[DIRECTIONS]: Please give the number of lines in the records below where the word "دادرسی" occurs, and nothing else.

Dataset records
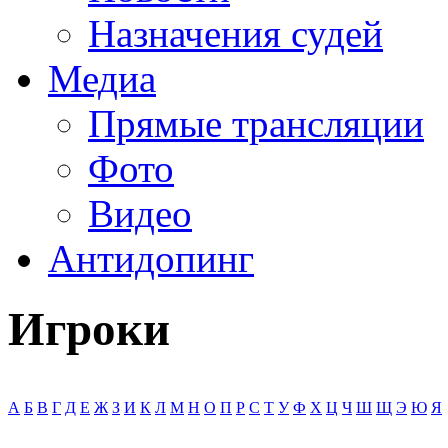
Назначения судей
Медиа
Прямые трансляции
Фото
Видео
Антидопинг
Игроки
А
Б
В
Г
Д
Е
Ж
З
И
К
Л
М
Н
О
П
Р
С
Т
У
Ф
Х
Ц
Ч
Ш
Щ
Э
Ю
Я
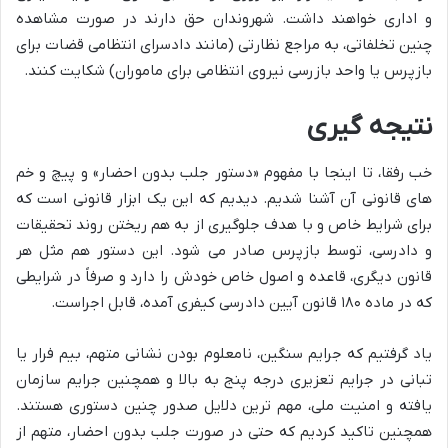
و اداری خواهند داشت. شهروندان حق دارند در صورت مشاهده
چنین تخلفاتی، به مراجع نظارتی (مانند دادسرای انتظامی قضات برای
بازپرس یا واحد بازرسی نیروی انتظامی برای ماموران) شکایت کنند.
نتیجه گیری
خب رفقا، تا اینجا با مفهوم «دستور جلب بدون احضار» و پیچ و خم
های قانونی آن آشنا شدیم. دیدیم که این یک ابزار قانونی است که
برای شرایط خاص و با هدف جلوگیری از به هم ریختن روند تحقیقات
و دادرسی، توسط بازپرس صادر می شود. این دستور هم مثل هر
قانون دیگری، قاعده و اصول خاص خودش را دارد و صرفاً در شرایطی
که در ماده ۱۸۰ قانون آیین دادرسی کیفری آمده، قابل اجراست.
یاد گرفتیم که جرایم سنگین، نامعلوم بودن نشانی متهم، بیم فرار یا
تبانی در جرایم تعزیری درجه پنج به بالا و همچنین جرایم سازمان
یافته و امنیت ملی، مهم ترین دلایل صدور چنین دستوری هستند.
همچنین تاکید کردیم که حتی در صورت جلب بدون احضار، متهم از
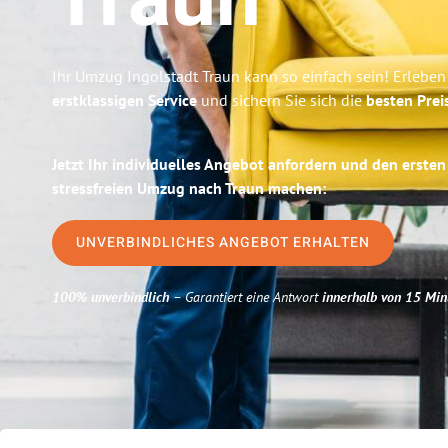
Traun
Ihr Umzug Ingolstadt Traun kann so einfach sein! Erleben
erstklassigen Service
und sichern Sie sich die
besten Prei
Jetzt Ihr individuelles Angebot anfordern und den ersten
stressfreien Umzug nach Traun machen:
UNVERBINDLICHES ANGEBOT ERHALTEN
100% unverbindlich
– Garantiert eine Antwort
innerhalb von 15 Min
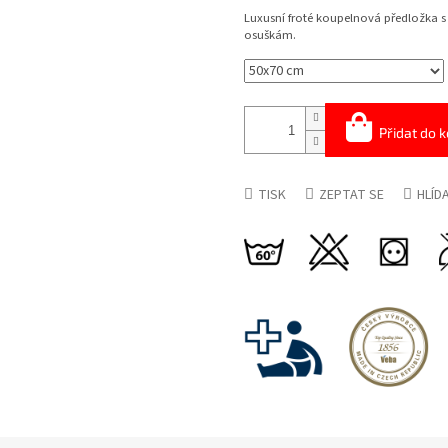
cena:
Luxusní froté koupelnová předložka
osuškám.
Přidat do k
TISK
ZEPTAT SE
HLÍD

---

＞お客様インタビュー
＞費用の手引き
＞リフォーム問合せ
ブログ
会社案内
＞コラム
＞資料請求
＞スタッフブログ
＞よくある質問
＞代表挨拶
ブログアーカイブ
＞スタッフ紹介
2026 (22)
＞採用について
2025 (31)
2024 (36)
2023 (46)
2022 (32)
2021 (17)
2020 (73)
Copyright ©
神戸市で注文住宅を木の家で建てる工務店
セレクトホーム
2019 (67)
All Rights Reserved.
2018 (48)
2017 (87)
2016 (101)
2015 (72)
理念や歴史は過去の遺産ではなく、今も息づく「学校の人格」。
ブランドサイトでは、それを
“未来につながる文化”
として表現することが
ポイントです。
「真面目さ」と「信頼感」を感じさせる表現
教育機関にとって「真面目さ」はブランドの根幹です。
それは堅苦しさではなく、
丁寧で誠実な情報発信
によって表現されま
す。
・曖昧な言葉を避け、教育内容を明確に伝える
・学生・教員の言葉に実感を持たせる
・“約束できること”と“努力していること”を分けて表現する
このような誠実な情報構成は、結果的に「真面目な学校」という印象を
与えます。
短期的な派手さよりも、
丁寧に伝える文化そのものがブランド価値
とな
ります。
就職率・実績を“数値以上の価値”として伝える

[RESPONSE TO THE TASK]: 2